The present study showed that the navigated approach enhanced reliable results for all glenoid positions. Although optimizing anchor placement should theoretically improve the biomechanical behavior of the repaired area, these clinical data were not generated from the present study. This study aimed to assess whether intraoperative multiplanar visualization could reduce the number of errors from optimal angles. Furthermore, by determining the anchor location and angle, this method can be useful for randomized control studies or follow-up examinations related to anchor location and angle. The inclusion of quantitative information regarding the accuracy and duration of the procedure can enable this method to be utilized to evaluate a surgeon’s skills in arthroscopic shoulder surgery or to determine training objectives [20, 21].

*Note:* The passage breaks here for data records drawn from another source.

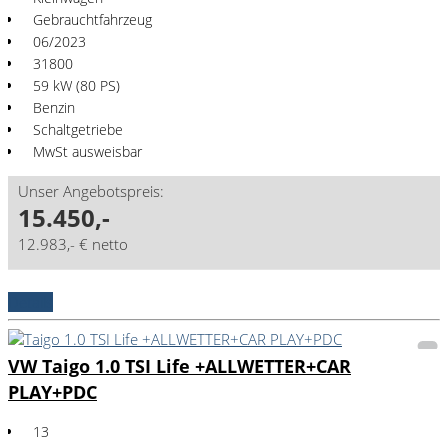
Gebrauchtfahrzeug
06/2023
31800
59 kW (80 PS)
Benzin
Schaltgetriebe
MwSt ausweisbar
Unser Angebotspreis:
15.450,-
12.983,- € netto
Details
VW Taigo 1.0 TSI Life +ALLWETTER+CAR
PLAY+PDC
13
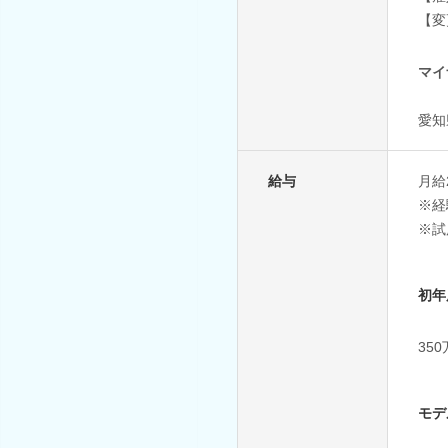
【変
マイ
愛知
給与
月給2
※経
※試
初年
35
モデ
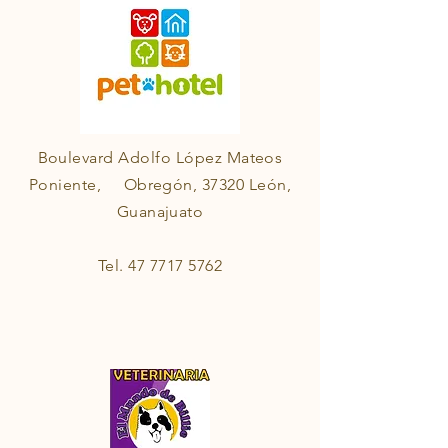
Boulevard Adolfo López Mateos
Poniente, Obregón, 37320 León,
Guanajuato
Tel.
47 7717 5762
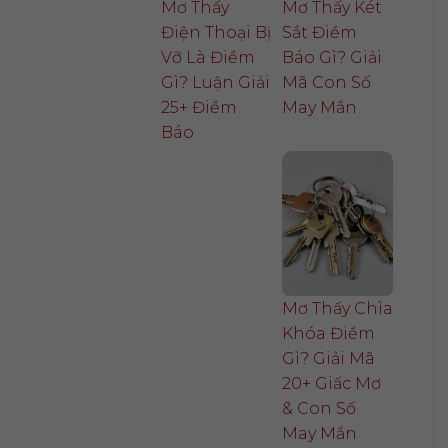
Mơ Thấy
Mơ Thấy Két
Điện Thoại Bị
Sắt Điềm
Vỡ Là Điềm
Báo Gì? Giải
Gì? Luận Giải
Mã Con Số
25+ Điềm
May Mắn
Báo
Mơ Thấy Chìa
Khóa Điềm
Gì? Giải Mã
20+ Giấc Mơ
& Con Số
May Mắn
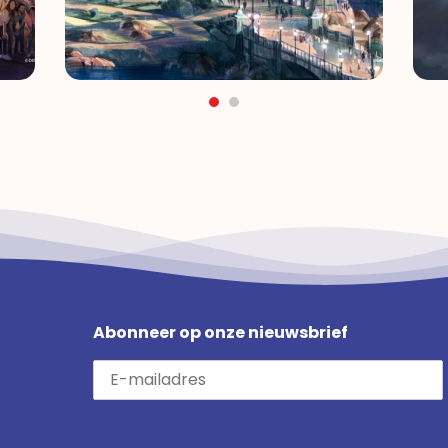
Abonneer op onze nieuwsbrief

The use of the navigation system altered the understanding of the surgeon while inserting the anchor into the subscapularis and supraspinatus footprint site, by making the surgeon more aware of the instrument location, along with their angular trajectory and penetration location of the anchor. The navigation system also provides information regarding the surrounding cortical thickness if the surgeon follows the trajectory depicted in the navigation experiment. Determining the correct orientation of the desired angle for subscapularis repair is difficult with the conventional method. As the number of trials increase, achieving the target angle and location remain difficult. The targeted angle and location may vary widely even when a plastic model is used. The use of the navigation system can better achieve a direction close to the predesigned angle and location, particularly for determining the reference guide for orientation of the tool while making the pilot hole or inserting the anchor.

We are aware that the navigation system is developed to assist in practical surgical application involving real patients. In practical surgical application, there may be two possible ways to secure the reference marker of the tracker. One is to attaching the marker on the patient’s skin with an elastic strap, which has been widely used for brain applications in commercial systems. Another option is to have a small stab skin incision, which allows K-wire fixation to the bone. Later, reference markers can be attached to the end of the K-wire. A similar method has been widely used in robotic arm-assisted surgery in orthopedic field (MAKO, Stryker®).

This study is limited by our use of a plastic model in the operative setting. No subscapularis tendon is attached to the lesser tuberosity of the plastic models, such that the direction of the subscapularis tendon could not be determined. We used plastic models (Arthrex, USA), which are is used for arthroscopic training in a dry laboratory [10, 11] to minimize anatomic variations reported in the literature [22, 23]. The current study tested novices as the participating surgeon, therefore it limit the generalization of the result to the more experienced surgeons. Despite that limitation, we believe the result of the study may help to reduce the learning curve for trainees.

Conclusion

Navigation may help surgeons become more aware of the surrounding anatomy, resulting in better decisions regarding anchor angle and location from preoperative guides. The navigation system may better determine the spatial orientation of the footprint for the subscapularis. Navigation assistance can result in more accurate and reliable anchor fixation.